Backtesting is the backbone of quantitative research. It’s where ideas become data-driven strategies and where many good ideas are filtered out. Interviewers will test your understanding of not just how to run a backtest, but also how to diagnose bias, evaluate performance, and ensure robustness.

🧠 1. What is backtesting and why is it important?

Definition:
Backtesting is the process of applying a trading strategy to historical data to simulate how it would have performed.

Purpose:

  • Validate whether a signal or model has predictive power
  • Estimate returns, risk, and performance stability
  • Diagnose overfitting, assumptions, and hidden biases

A backtest is only useful if it accurately reflects realistic trading conditions — otherwise, it’s just curve-fitting to historical noise.

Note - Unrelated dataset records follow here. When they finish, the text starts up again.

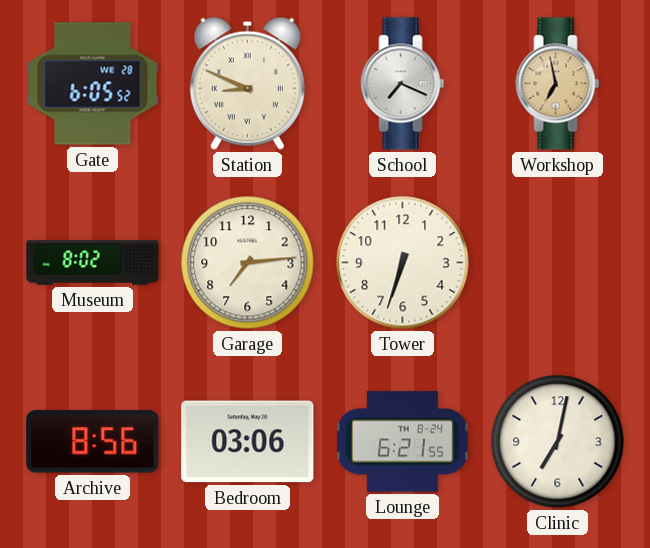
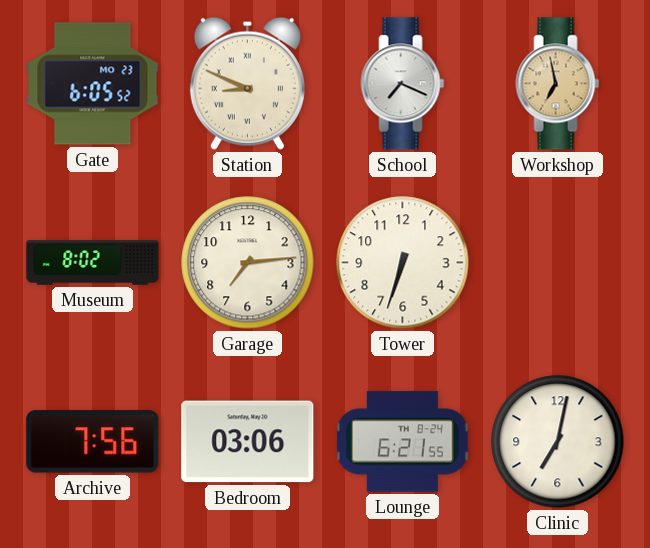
Gate date: WE 28 -> MO 23
Archive: 8:56 -> 7:56
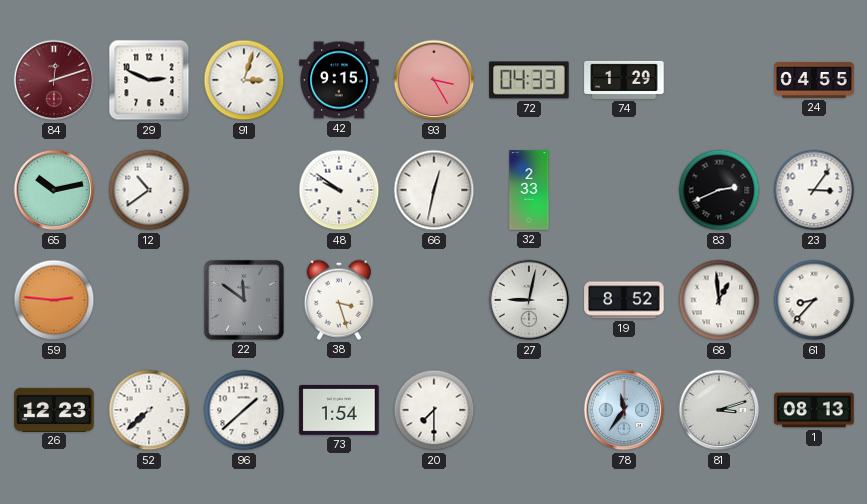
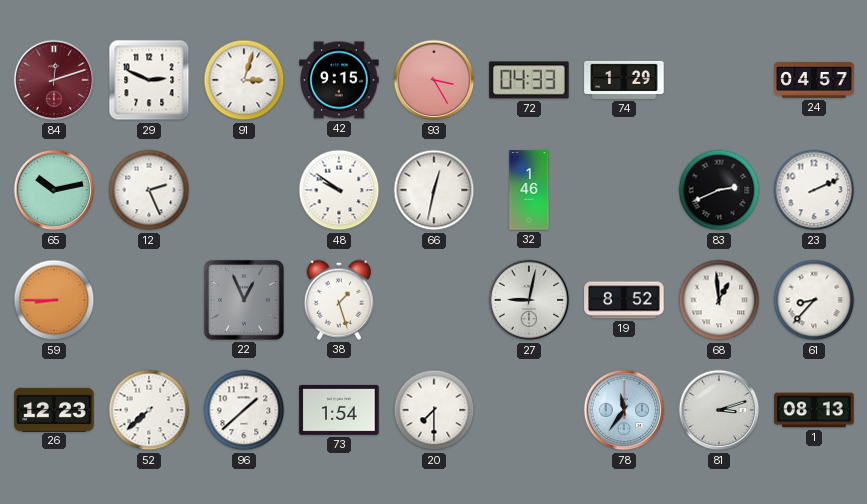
24: 04:55 -> 04:57
12: 10:39 -> 2:26
32: 2:33 -> 1:46
23: 3:06 -> 2:11
59: 2:46 -> 8:45
22: 11:51 -> 12:56
38: 3:27 -> 1:27
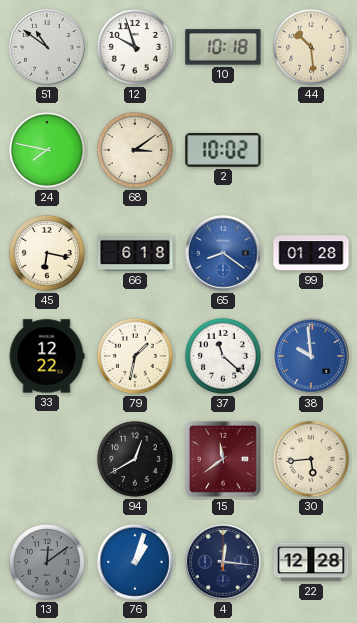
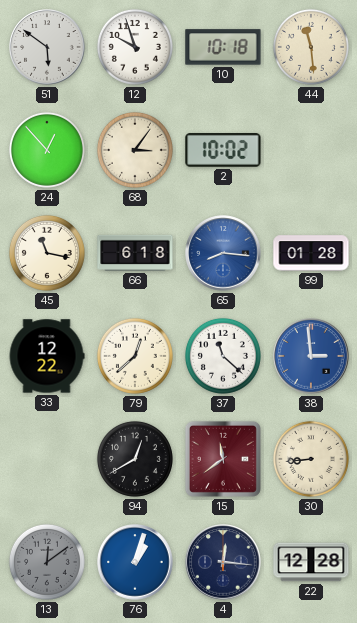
51: 10:51 -> 5:51
44: 10:29 -> 11:29
24: 7:47 -> 12:53
68: 3:09 -> 3:06
45: 6:17 -> 11:17
65: 8:21 -> 8:16
79: 1:32 -> 12:38
38: 9:59 -> 2:59
30: 5:44 -> 8:44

📉 2. What is slippage and why does it matter?

Definition:
Slippage is the difference between the expected execution price and the actual execution price.

Sources of slippage:

  • Bid–ask spread
  • Market impact
  • Latency and order queue positioning
  • Rapid price moves after a signal triggers

Modeling slippage:
Simplified: \(\text{Slippage Cost} = \text{Trade Size} \times (\text{Market Price} - \text{Execution Price})\)

In more advanced setups:

  • Kyle’s lambda model for impact
  • Almgren–Chriss optimal execution framework
  • Volume-based impact models

Interview Tip: Always emphasize that ignoring slippage leads to overly optimistic backtest results.

🔁 3. What is turnover and how is it computed?

Definition:
Turnover measures how frequently a portfolio’s positions change, representing trading intensity (and thus cost).

Formula: \(\text{Turnover}_t = \frac{1}{2} \sum_i |w_{i,t} - w_{i,t-1}|\)

Interpretation:

  • High turnover → more trading, more transaction costs
  • Low turnover → more stable portfolio, lower cost

Use cases:

  • Constraint in portfolio optimization
  • Metric for execution cost modeling
  • Stability diagnostic for factor strategies

🧬 4. What is alpha decay?

Definition:
Alpha decay measures how quickly a signal loses predictive power after it is discovered or after it is generated.

Types:

  1. Post-discovery decay: Alpha degrades as more capital crowds the signal.
  2. Signal timing decay: Alpha weakens as execution is delayed.

Empirical Example:
A signal with strong 1-day predictive return may decay to zero by day 3.

Quantifying alpha decay:
Compute IC or return spread over different holding periods: \(\text{Decay}(k) = IC_{t+k}\)

Strategies with slow decay → easier to execute, less sensitive to slippage.
Fast-decay signals → require low latency and aggressive execution.

📊 5. What are the key performance metrics in backtesting?

Metric Meaning Purpose
CAGR Annualized return Long-term growth
Volatility Std. dev. of returns Measures risk
Sharpe Ratio Excess return per unit risk Risk-adjusted performance
Sortino Ratio Downside-only version of Sharpe Asymmetric payoff strategies
Max Drawdown Worst peak-to-trough drop Tail risk & resilience
Calmar Ratio CAGR / Drawdown Drawdown-aware performance
Hit Rate % of positive-return trades Stability
Win/Loss Ratio Avg win ÷ avg loss Trade distribution

⚙️ 8. What is realistic transaction cost modeling?

Good backtests include:

  • Bid–ask spread cost
  • Market impact proportional to trade size
  • Variable commissions (based on region/asset)
  • Short borrow fees
  • Slippage models based on volatility & volume

A common simplified model: \(\text{Cost} = a \cdot |w_t - w_{t-1}| + b \cdot (|w_t - w_{t-1}|)^2\) where (a) models linear costs and (b) models market impact.

🚀 9. What makes a backtest “too good to be true”?

Red flags:

  • Extremely high Sharpe (>3 in equities)
  • Low drawdown with high return (unrealistic)
  • Zero or near-zero turnover
  • No parameter sensitivity
  • Smooth PnL curve with no volatility
  • Gains persisting across all regimes without explanation

Interviewers may ask you to critique a “perfect” backtest. Mention:

“It likely suffers from overfitting, unrealistic assumptions, or hidden data leakage.”